Most parenting practices are harmless if used moderately and lovingly, but harmful if used excessively or harshly e.g. time-outs, verbal, reward systems, praise, screen-time etc. We require a scientific evidence base to demonstrate precisely where those lines exist to guide parents and punish abusers, rather than creating indiscriminate blanket bans of particular 'potentially' harmful practices. To be consistent, just and equitable to all families, then ALL 'potentially' harmful methods of discipline must be criminalised as well. This would become untenable.
The Government's own Consultation Document repeatedly states there is no evidence linking light, infrequent, calm, loving (i.e. reasonable) physical discipline to harmful outcomes in children. Section 58 of the Children Act 2004 ensures the defence cannot be used if the act is more than 'transient' or 'trifling' or amounts to 'no more than temporary reddening of the skin'. And CPS guidance for prosecutors ensures they take into account degree of harm as well as the nature, context and duration of discipline; the physical and mental consequences on the child; age and personal characteristics of child; and reasons for the punishment.
These guidelines ensure that harmful physical discipline could NOT find a defence.
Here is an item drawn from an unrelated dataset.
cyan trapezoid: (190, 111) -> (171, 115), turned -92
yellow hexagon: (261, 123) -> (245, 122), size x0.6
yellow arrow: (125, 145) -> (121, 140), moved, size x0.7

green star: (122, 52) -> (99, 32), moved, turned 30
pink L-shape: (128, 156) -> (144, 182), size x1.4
3. THIS REMOVES THE OPTION OF A DISCIPLINARY METHOD WHICH IS AT LEAST AS EFFECTIVE AS MOST NON-PHYSICAL METHODS e.g. Larzalere & Kuhn 2005
2. THIS IS AN ILLIBERAL METHOD OF CHANGING A PARENTING CULTURE - Criminalisation may be a quick and effective way of changing parental practices but legal threat, unsupported by an evidence base, is not an acceptable way of changing culture in a liberal society. This amounts to coercion and the imposition of one ideology by a political elite.
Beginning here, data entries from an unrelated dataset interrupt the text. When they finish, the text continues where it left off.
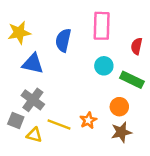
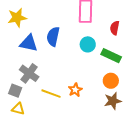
blue semicircle: (63, 40) -> (53, 37), moved
orange circle: (119, 107) -> (111, 81), moved
brown star: (121, 132) -> (113, 101), moved
yellow triangle: (34, 135) -> (18, 109), moved

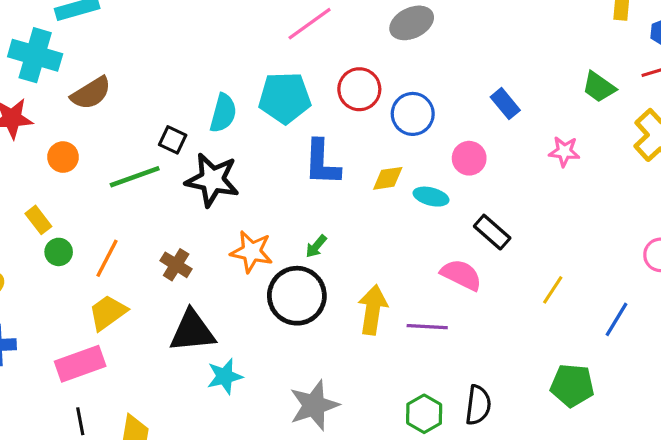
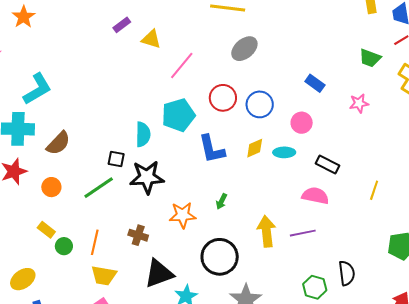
black circle: (297, 296) -> (220, 257), moved
yellow trapezoid: (108, 313) -> (104, 276), turned -120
3. THE INFRINGEMENT OF HUMAN RIGHTS TO PRIVACY OF FAMILY LIFE AND FREEDOM OF CONSCIENCE IS NOT JUSTIFIED AND THEREFORE UNLAWFUL, because the consequences of administering an occasional, light, loving, protective smack (e.g. to warn a toddler who is repeatedly venturing towards an electric socket) would be completely disproportionate, even without a criminal conviction e.g.police and social services intrusion, DBS record, loss of employment within certain professions, family distress , undermining of parental confidence and authority etc.
4. IT IS BASED ON FLAWED ARGUMENTS e.g.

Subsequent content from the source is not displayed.